つなぐしくみ申請 H20年8月 |
微生物農薬は化学農薬と比較して、(1)自然界に存在する微生物を利用するため人体等への影響が小さい、(2)宿主特異性が高く標的病原菌が明確であり、多重散布が防げるなどの大きなメリットがある。本課題は、ブドウ圃場から分離した新規微生物Bacillus subtilis KS1株を利用し、ワイン用ブドウの各種病害(べと病他)への防除効果を検討すると共に、その先の展開として世界のワイン産業への応用を目指すことを目的としている。
申請者が発見した新規KS1株は、ブドウ灰色かび病菌に対して生育抑制効果を示すと共に、試験圃場で自然発生した「ブドウべと病」の抑制効果をも示していた。但し、実規模栽培条件下での試験が未実施であること、当該微生物病害防除メカニズムの解明等、検討すべき項目が残っていた。

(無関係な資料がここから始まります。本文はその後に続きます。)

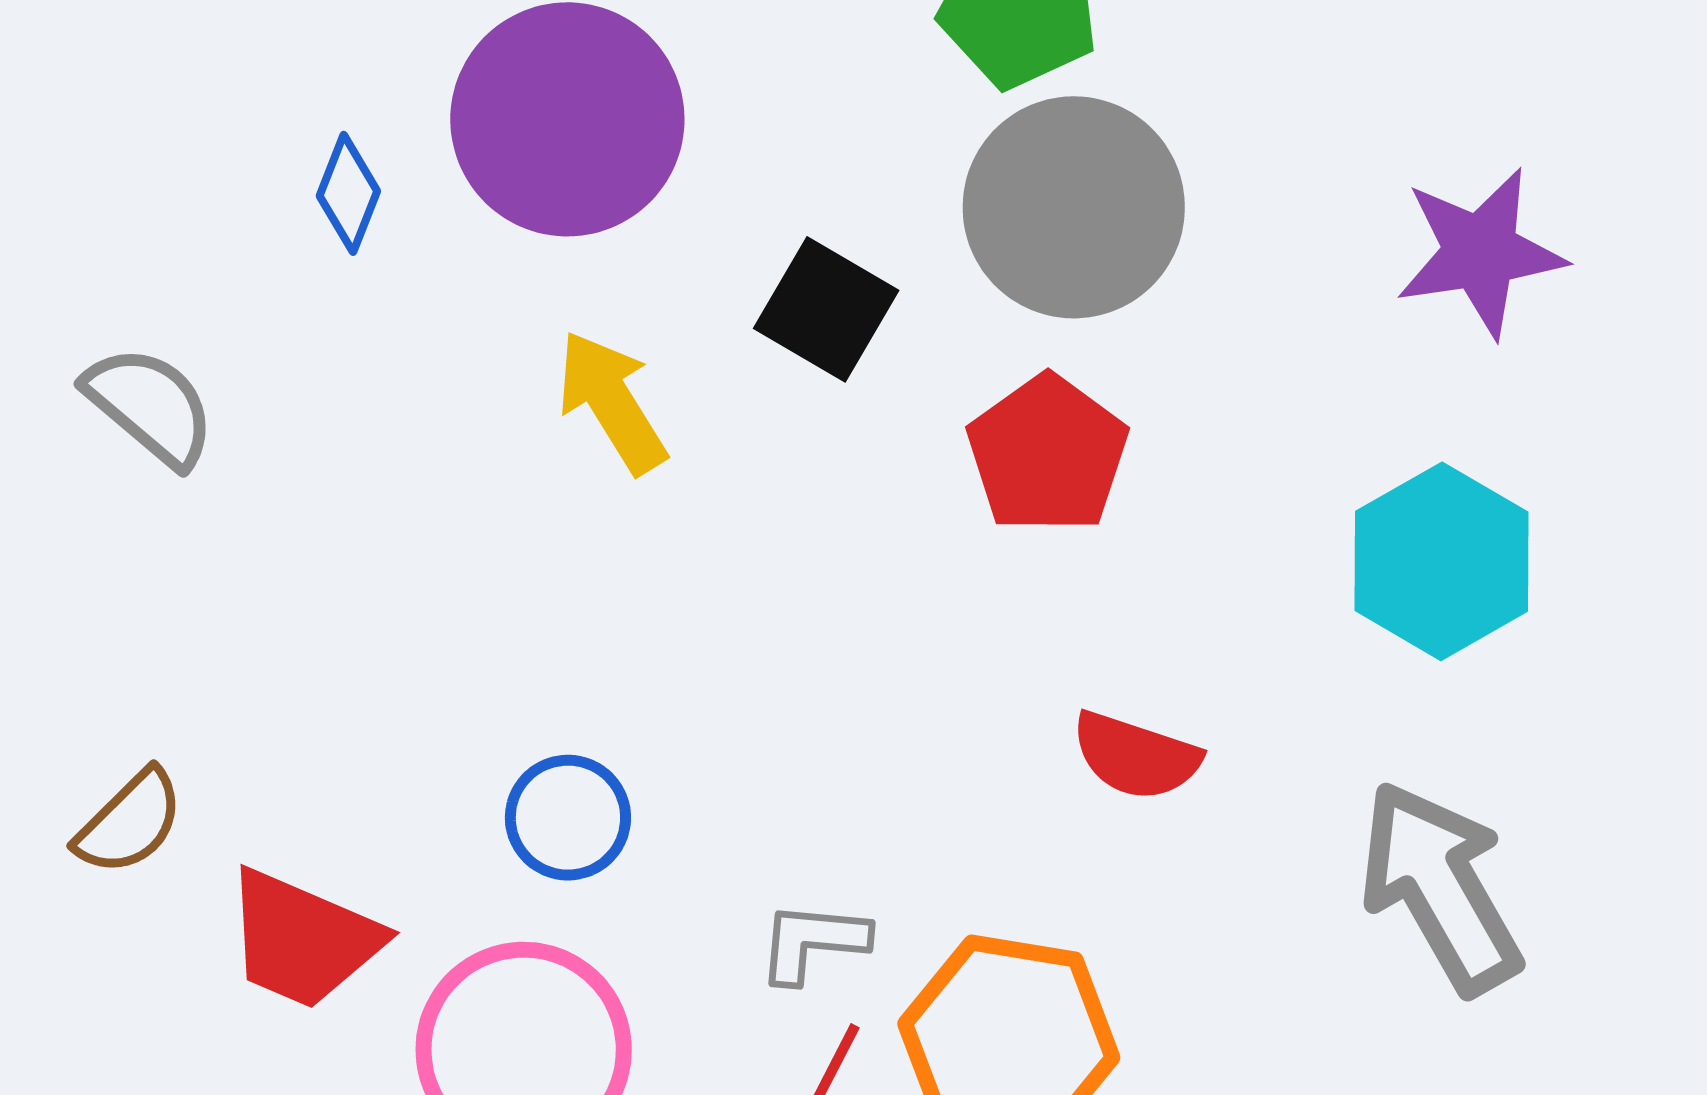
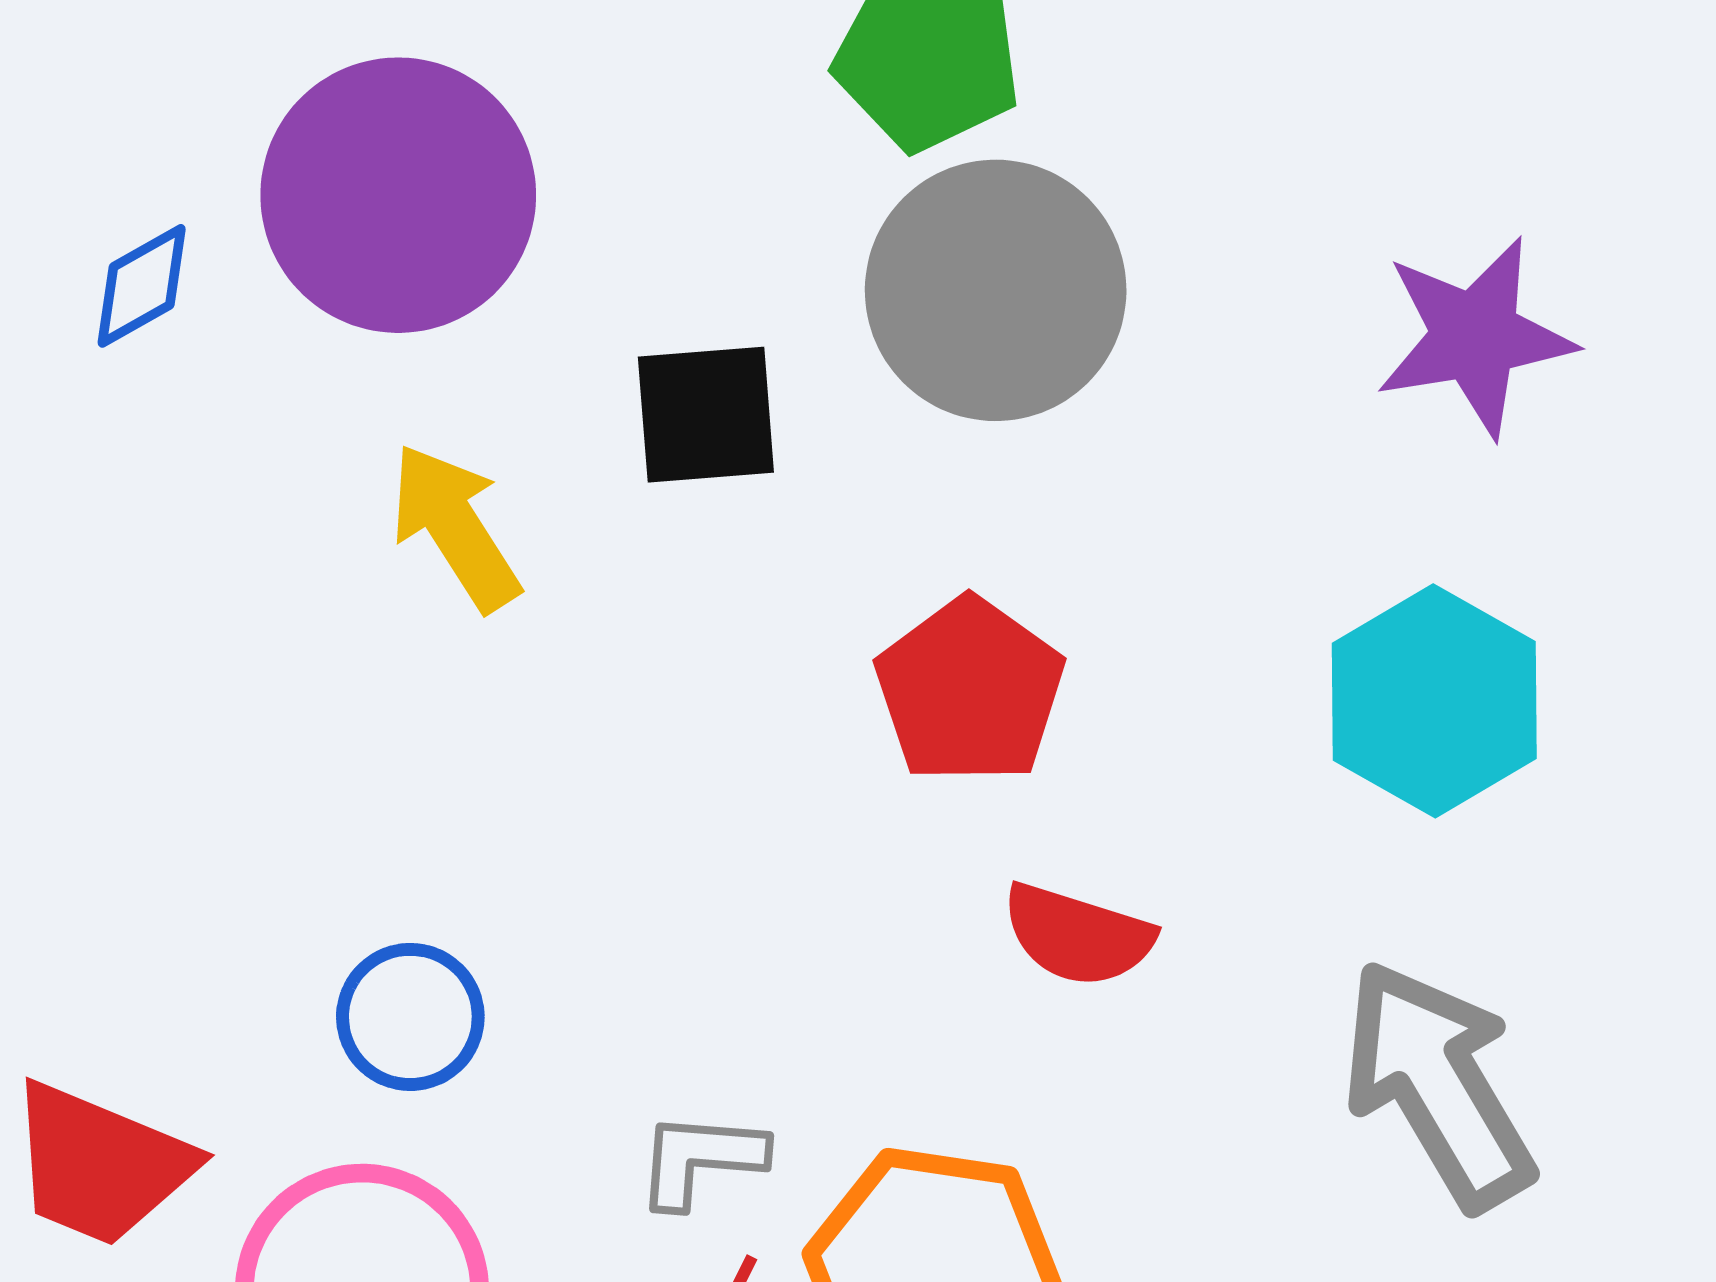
blue diamond: (348, 193) -> (142, 286), turned 40
black square: (826, 309) -> (706, 415), turned -34
red pentagon: (1048, 454) -> (970, 691), moved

また、KS1株を微生物農薬として開発してくれる企業の探索も必要であった。これらの点を解決するために「つなぐしくみ」へ申請があった。
「つなぐしくみ」が提供するデータ補完費による研究を実施するにあたり、実規模栽培試験に加えてワイン醸造への当該微生物の影響試験を行うように打合せた。既に協力関係のあったワインメーカーであるB社との共同研究を進め、中規模散布試験(5ヶ月間)によりべと病抑制効果を確認できた(圃場における微生物と培養物の効果)。さらに実験室規模での試醸ワインの製造及び品質への影響がないことも検討した。また商品化にあたって必要となる安全性評価については、データ補完費のみでは費用が不足するため、別途競争的資金を導入する必要があり、「A-STEP」への応募を勧め、採択に至った。
微生物農薬メーカーの探索に関しては、テクニカルアイや新技術説明会等の技術公開の場を提供すると共に、申請者自ら積極的に情報発信を行い、3社からの相談を受けた。そのうち、2社とはMTAを締結し、KS1株の評価を実施している段階である。
公的資金獲得1件を獲得するとともに、企業2社にてサンプル評価を実施中である。